The small park across the street was still ablaze with the fiery green of the May morning as lawn and trees and flowerbeds vibrated with the luminous colour of the season.  She sat on top of the granite memorial plaque in the cenre that commemorated the hotel that had burned there to the ground.  She could almost see the child in the white nightshirt waiting for her.  A luminous joy, like a flaming fire serpent swept suddenly through Alice and she leapt off the memorial plaque and began dancing around in circles, whirling in the soft brilliant spring sunshine.  Music she had never heard in her life pulsed inside her head as she danced and spun and leapt and laughed, like a dervish, like Salome, like an ancient temple dancer, a splendour of turquoise, crimson and saffron here where one night forty years ago her love had died and now here she was rising out of the ashes.
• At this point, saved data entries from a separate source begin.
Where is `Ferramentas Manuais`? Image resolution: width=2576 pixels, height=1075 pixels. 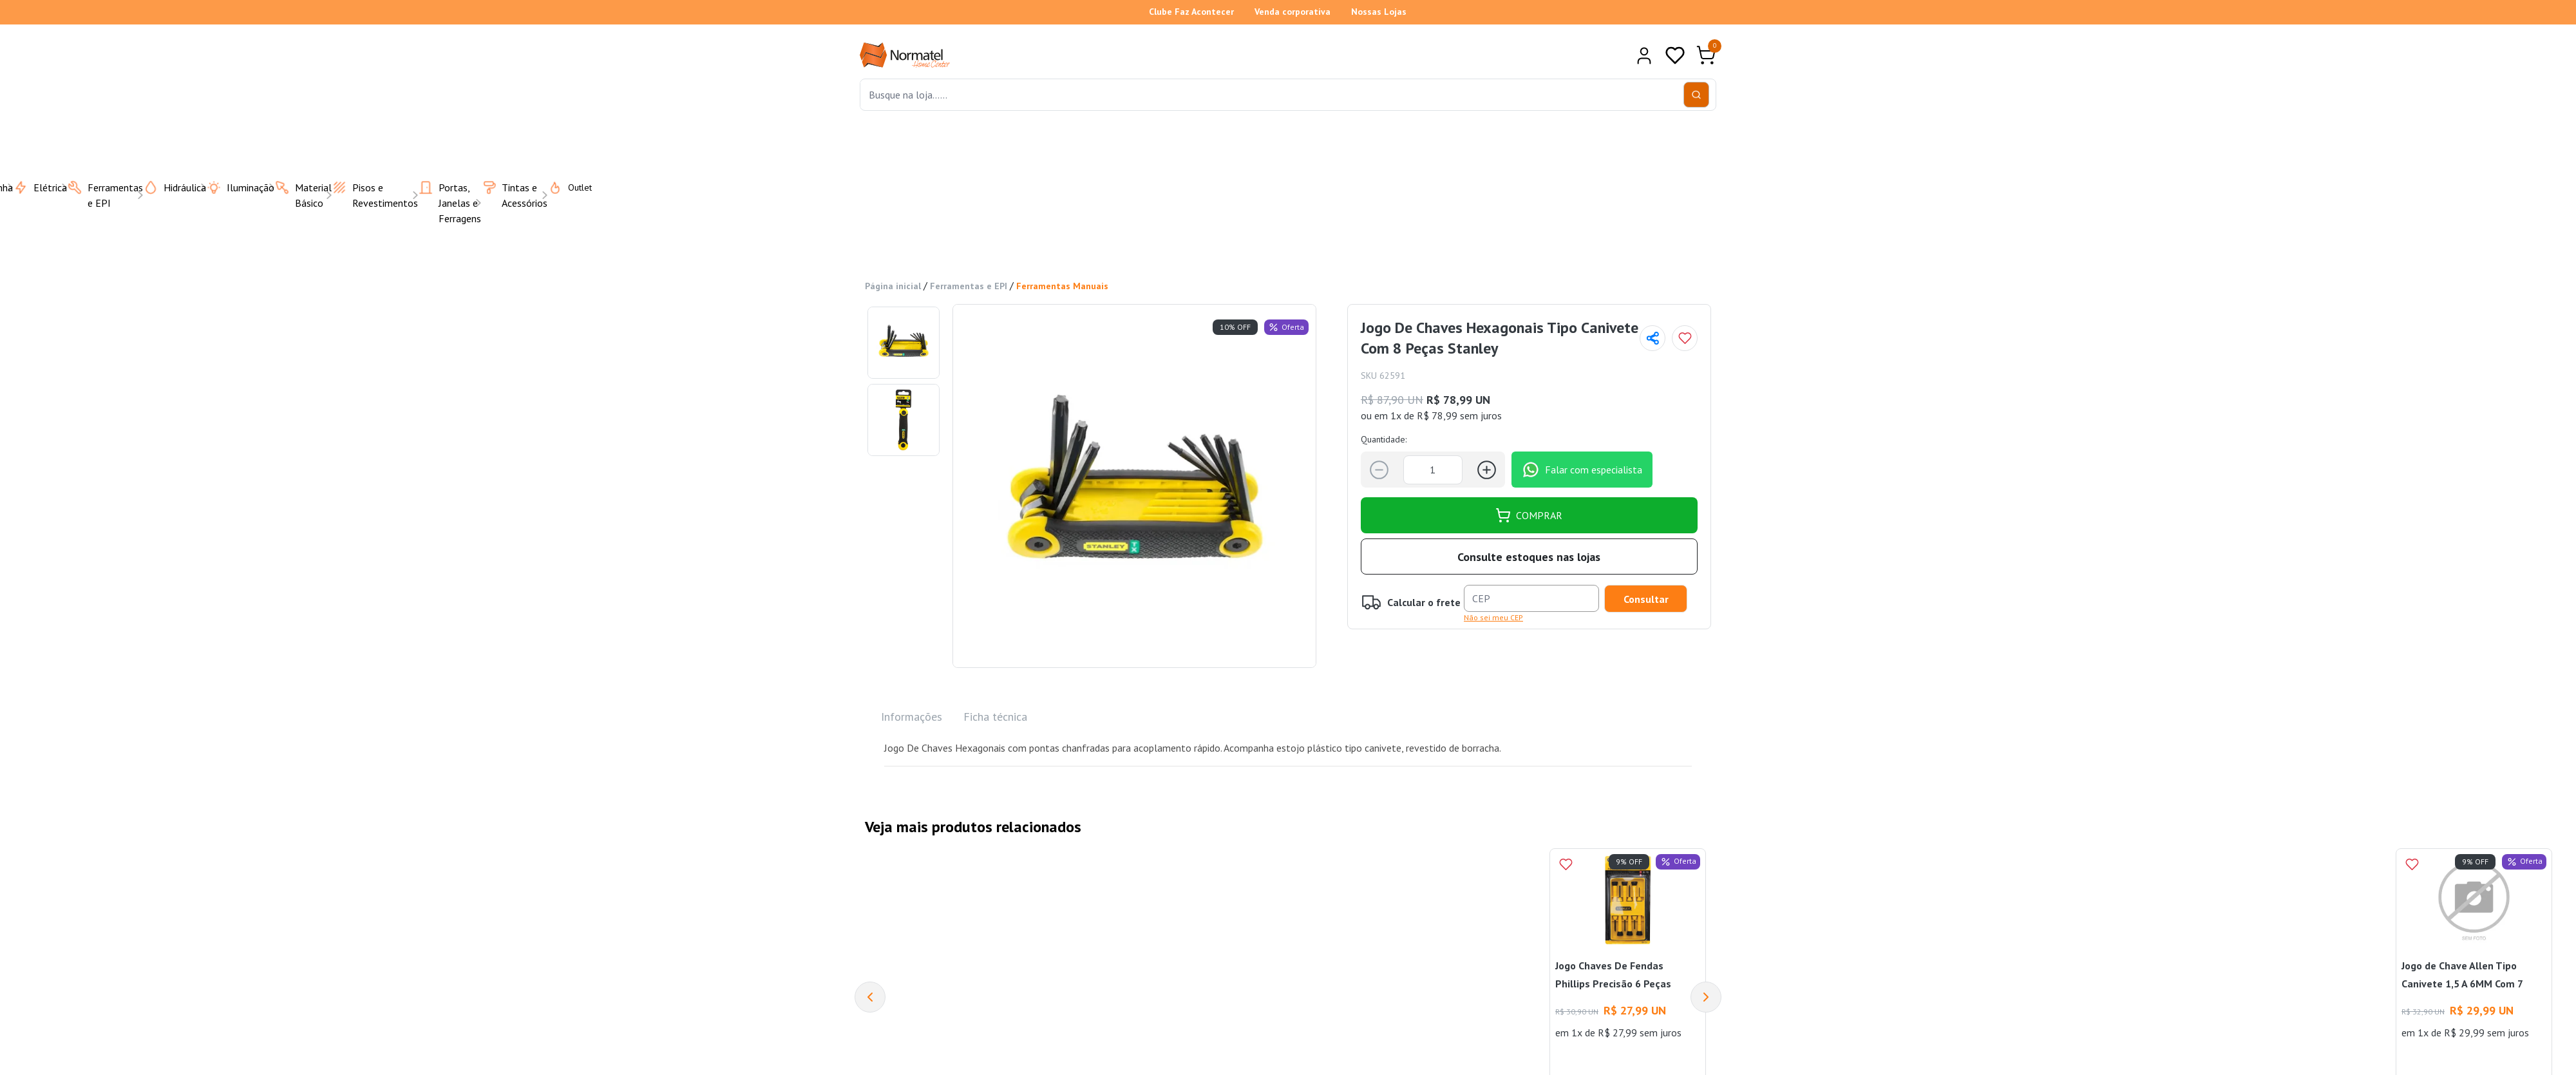 Ferramentas Manuais is located at coordinates (1062, 286).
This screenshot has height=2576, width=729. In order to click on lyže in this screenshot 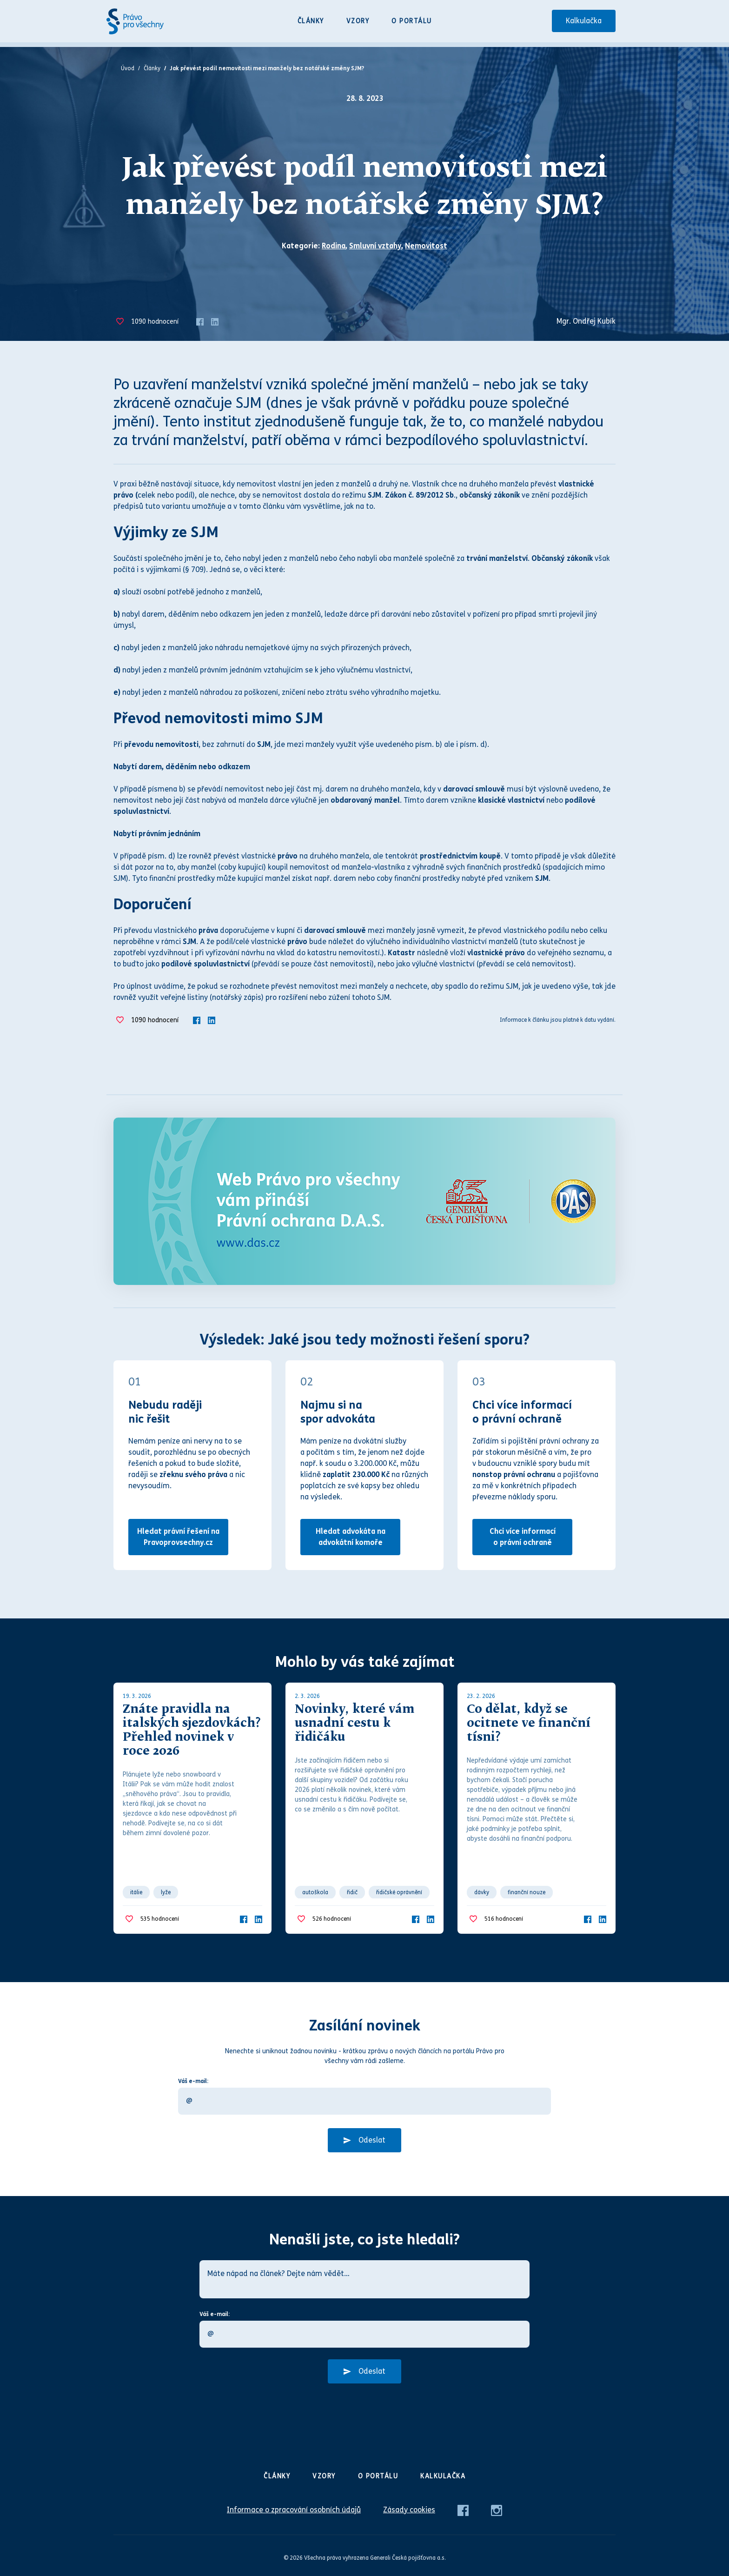 , I will do `click(166, 1892)`.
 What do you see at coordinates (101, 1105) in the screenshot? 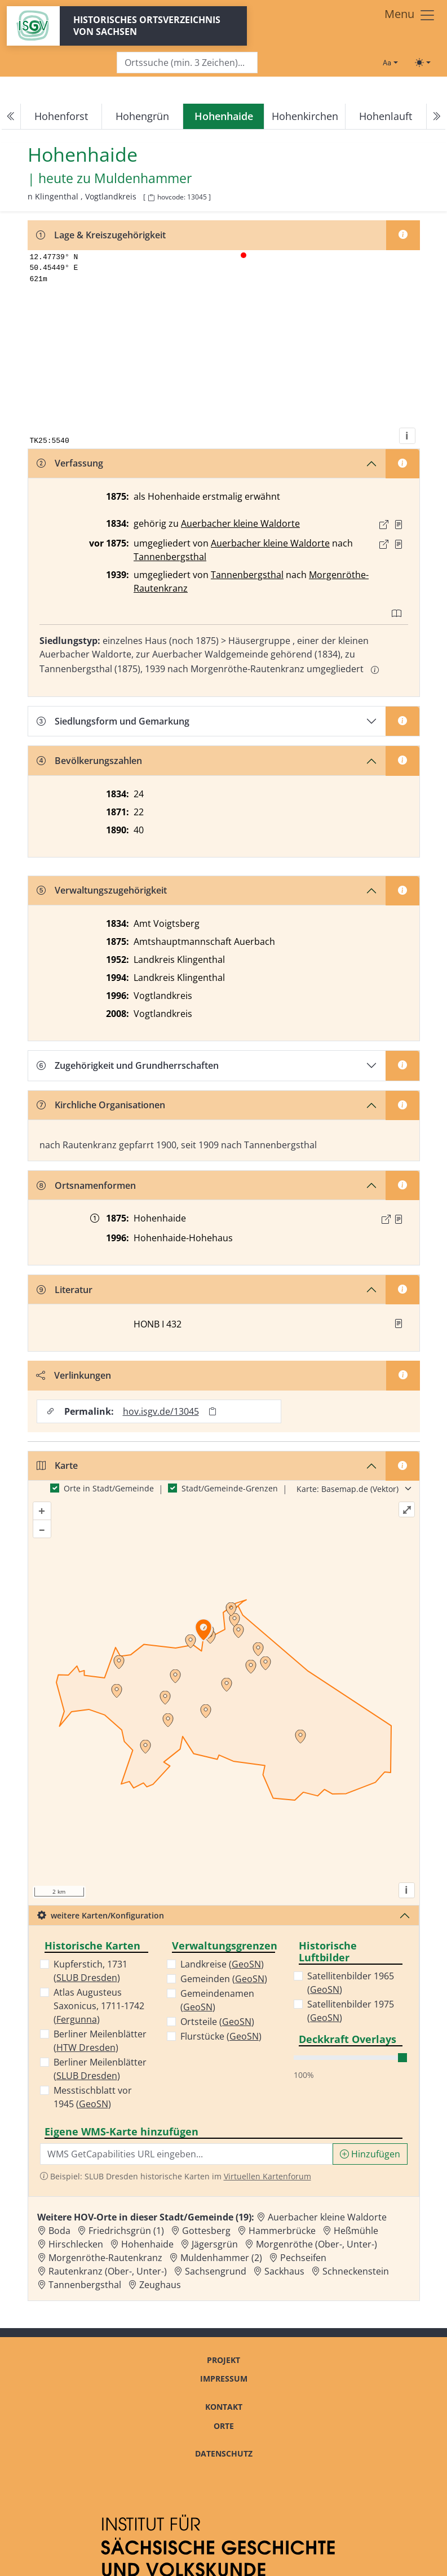 I see `Kirchliche Organisationen` at bounding box center [101, 1105].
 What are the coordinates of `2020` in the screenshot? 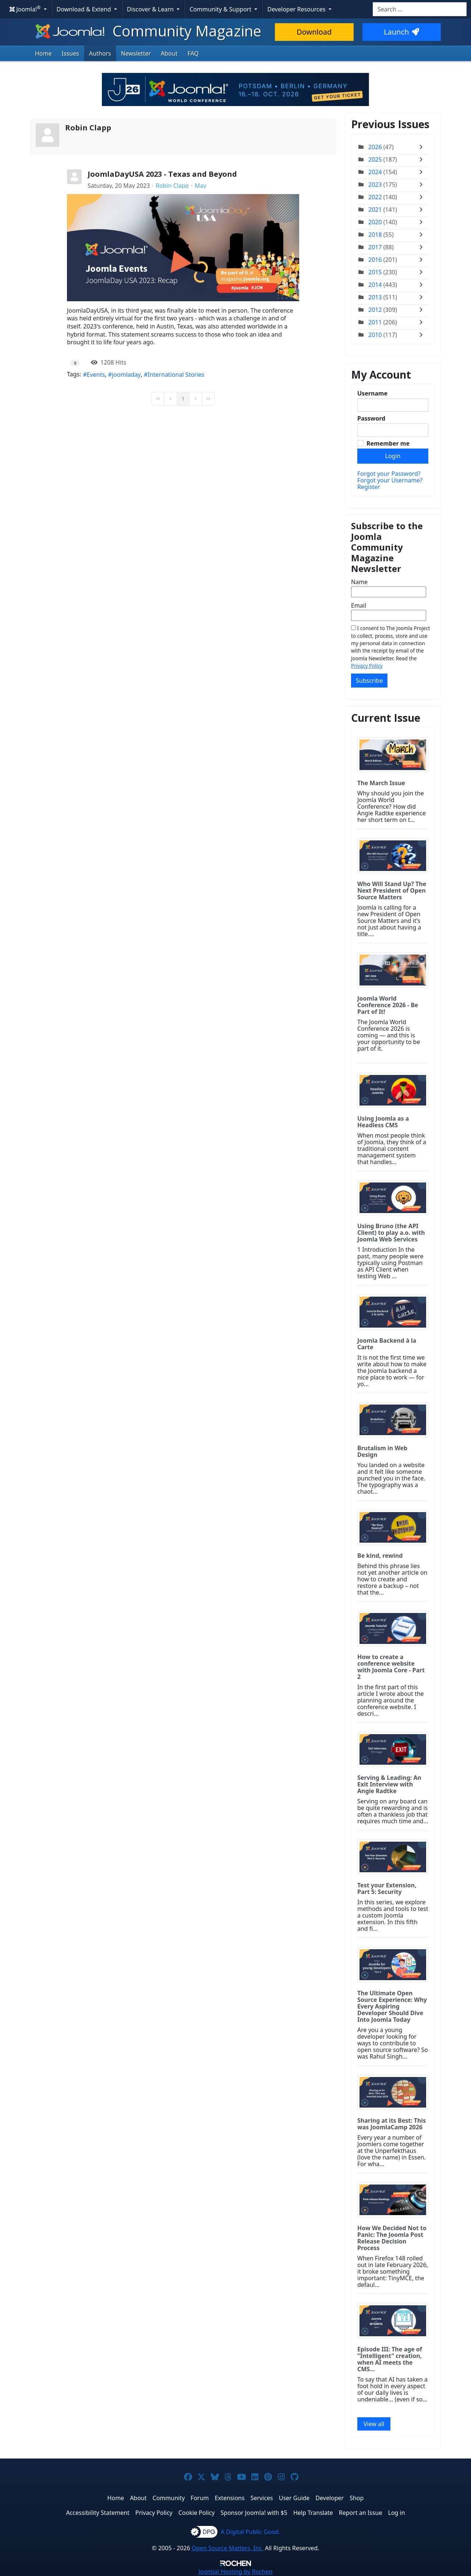 It's located at (375, 222).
She soon felt tired and sat down in the still slightly damp grass.  A small dog, a beagle, ran towards Alice and leapt into her waiting arms.  While the dog licked her face and squirmed with delight in her lap, Alice, feeling the soft warmth of the sun all over her, began to weep, and vowed that she would go on weeping until every tear had washed away from her mind every bad memory of all the years of her life and bring her the joy she had always been deprived of.  While the dog settled and cuddled serenely against her breasts his owner, a young woman, came over.
            “He’s not always so friendly with people,” she said to Alice.  
            Alice smiled without speaking, gently gathered up the beagle and handed him over to the young woman.
“Have a nice day,” the girl said with a hint of a smile as she attached a leash to the beagle’s collar.  As though she had never spoken to her she walked away from Alice with her dog and she remained on the grass watching them slowly grow smaller till they disappeared around the corner forever from her sight. She got up.   Todd was standing in the doorway looking at her.  Her bum felt a little bit damp from the wet grass. She waved to him feebly and he waved back.  She smiled and walked away, leaving the park and the vanished hotel and its burning dead and walked the short distance home to her little subsidized apartment.  When she opened the door she went straight to the kitchen sink, ignoring the clutter of papers, books and scattered clothing on the floor.  She sneezed twice from the dust then stood waiting for the running water to get cold. Just before she reached for a clean glass, she gently caressed the body of Jesus on the white plastic crucifix of her rosary and was scarcely aware of the soft little smile that was only beginning to form on her face.